Le FC Basel affiche un bilan solide pour 2025, une nouvelle victoire dans sa quête de stabilité financière. Malgré une diminution drastique des revenus liés aux transferts, l'association a su maintenir une trajectoire ascendante, signe d'une gestion intelligente et d'une stratégie axée sur les revenus internes.

Un euro league qui fait la différence

L'épine dorsale de cette performance réside sans conteste dans les revenus générés par la Ligue Europa. Bien que les chiffres précis restent confidentiels, il est clair que cette compétition prestigieuse a représenté un levier majeur, comblant largement la baisse des recettes issues des transferts – passés de 60 à 35,1 millions de francs. Une diversification bienvenue.

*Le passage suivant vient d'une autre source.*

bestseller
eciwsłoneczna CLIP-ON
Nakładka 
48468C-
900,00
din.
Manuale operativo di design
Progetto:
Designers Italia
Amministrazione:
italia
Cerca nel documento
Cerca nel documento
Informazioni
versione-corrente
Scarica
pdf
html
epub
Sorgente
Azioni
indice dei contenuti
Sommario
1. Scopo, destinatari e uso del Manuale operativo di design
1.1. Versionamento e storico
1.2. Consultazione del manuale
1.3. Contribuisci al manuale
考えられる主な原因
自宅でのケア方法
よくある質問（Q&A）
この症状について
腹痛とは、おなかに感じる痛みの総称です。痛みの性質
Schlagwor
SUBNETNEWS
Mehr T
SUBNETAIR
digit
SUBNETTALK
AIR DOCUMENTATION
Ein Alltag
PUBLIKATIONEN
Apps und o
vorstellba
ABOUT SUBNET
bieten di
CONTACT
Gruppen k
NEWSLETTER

Mais l'histoire ne s'arrête pas là. L'augmentation de 17% des ventes de cartes de supporters, combinée à une hausse des recettes de billetterie et à celles du service de restauration, a également contribué de manière significative à l'amélioration du résultat. L'organisation du Championnat Européen des Jeunes (CEJ) 2025 en Suisse, et plus tard l'Eurovision et l'EM féminine de la Coupe du Monde de la FIFA 2025, ont d'ailleurs apporté leur contribution. Cependant, l'Eurovision s'est avérée un échec financier notable, une décision justifiée par l'engagement de la ville, selon Friedrich Dietz.

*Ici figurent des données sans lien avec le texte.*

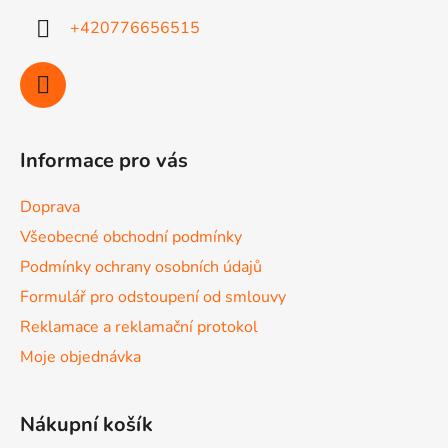
+420776656515
Informace pro vás
Doprava
Všeobecné obchodní podmínky
Podmínky ochrany osobních údajů
Formulář pro odstoupení od smlouvy
Reklamace a reklamační protokol
Moje objednávka
Nákupní košík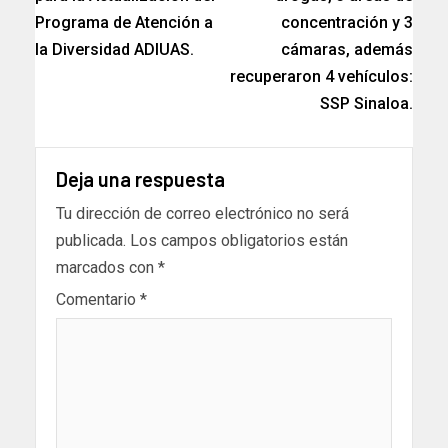
Programa de Atención a
concentración y 3
la Diversidad ADIUAS.
cámaras, además
recuperaron 4 vehículos:
SSP Sinaloa.
Deja una respuesta
Tu dirección de correo electrónico no será
publicada.
Los campos obligatorios están
marcados con
*
Comentario
*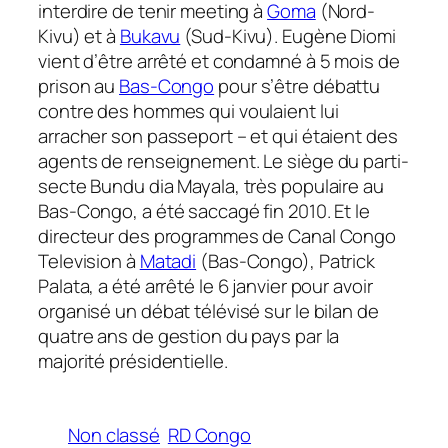
interdire de tenir meeting à
Goma
(Nord-
Kivu) et à
Bukavu
(Sud-Kivu). Eugène Diomi
vient d’être arrêté et condamné à 5 mois de
prison au
Bas-Congo
pour s’être débattu
contre des hommes qui voulaient lui
arracher son passeport – et qui étaient des
agents de renseignement. Le siège du parti-
secte Bundu dia Mayala, très populaire au
Bas-Congo, a été saccagé fin 2010. Et le
directeur des programmes de Canal Congo
Television à
Matadi
(Bas-Congo), Patrick
Palata, a été arrêté le 6 janvier pour avoir
organisé un débat télévisé sur le bilan de
quatre ans de gestion du pays par la
majorité présidentielle.
Non classé
RD Congo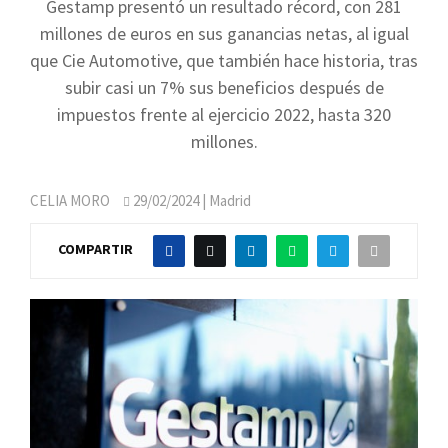
Gestamp presentó un resultado récord, con 281
millones de euros en sus ganancias netas, al igual
que Cie Automotive, que también hace historia, tras
subir casi un 7% sus beneficios después de
impuestos frente al ejercicio 2022, hasta 320
millones.
CELIA MORO
29/02/2024
| Madrid
COMPARTIR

Les coûts montent, les dettes diminuent

Les coûts montent, les dettes diminuent

Si l'ambition du club reste de réduire son déficit structurel à 5 millions de francs, l'augmentation des dépenses, notamment les primes versées aux joueurs victorieux – conséquence directe des succès en championnat, en Coupe et en Ligue Europa – a pesé sur le résultat final. Une compensation nécessaire pour la reconnaissance du travail accompli.

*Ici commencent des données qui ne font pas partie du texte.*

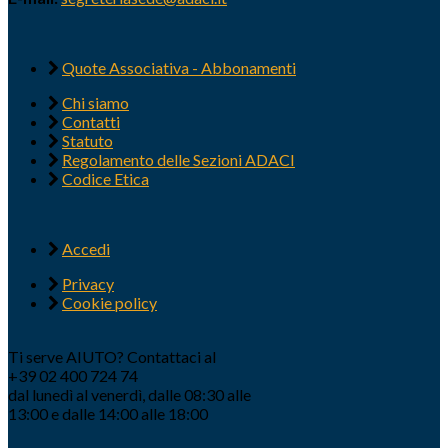
Quote Associativa - Abbonamenti
Chi siamo
Contatti
Statuto
Regolamento delle Sezioni ADACI
Codice Etica
Accedi
Privacy
Cookie policy
Ti serve AIUTO? Contattaci al
+39 02 400 724 74
dal lunedì al venerdì, dalle 08:30 alle
13:00 e dalle 14:00 alle 18:00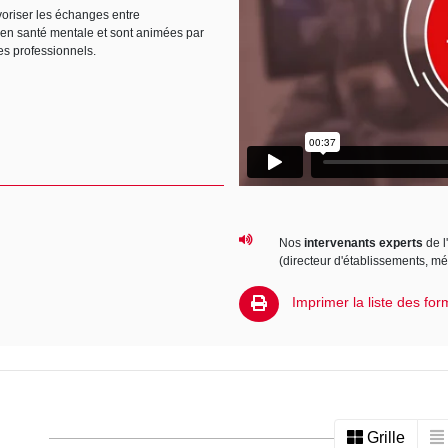
avoriser les échanges entre
s en santé mentale et sont animées par
es professionnels.
Nos
intervenants experts
de l
(directeur d'établissements, m
Imprimer la liste des for
Grille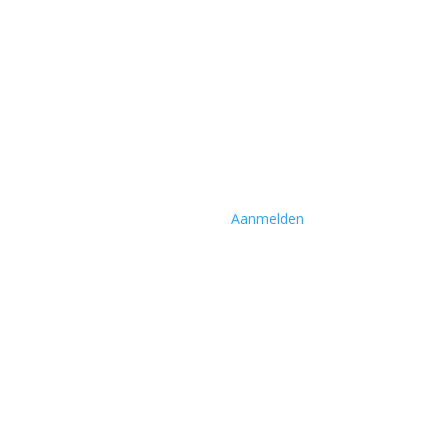
Aanmelden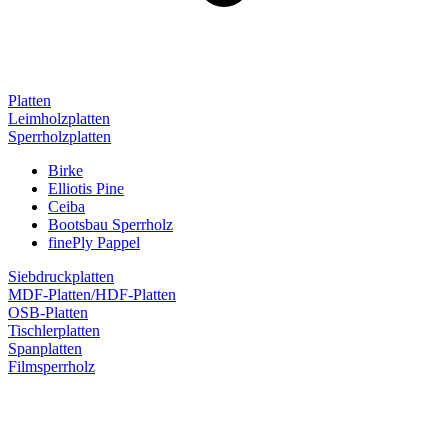
Platten
Leimholzplatten
Sperrholzplatten
Birke
Elliotis Pine
Ceiba
Bootsbau Sperrholz
finePly Pappel
Siebdruckplatten
MDF-Platten/HDF-Platten
OSB-Platten
Tischlerplatten
Spanplatten
Filmsperrholz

Un point crucial : pour la première fois depuis l'instauration de la garantie de fonds de 18 millions de francs de la holding, le club a pu rembourser 8 millions de francs de dettes. Un tournant majeur qui témoigne d'une gestion financière maîtrisée et d'une capacité à se désendetter. Ce qui, il faut le reconnaître, n'est pas donné pour acquis dans le football moderne.

Malgré ces défis, le FC Basel affiche une troisième année consécutive de bénéfices, bien que modestes – 332'256 francs. Une performance prudente, mais qui confirme la solidité de son modèle économique. L'association reste, bien entendu, dépendante des revenus liés aux transferts, une vulnérabilité qu'elle ne compte pas dissimuler.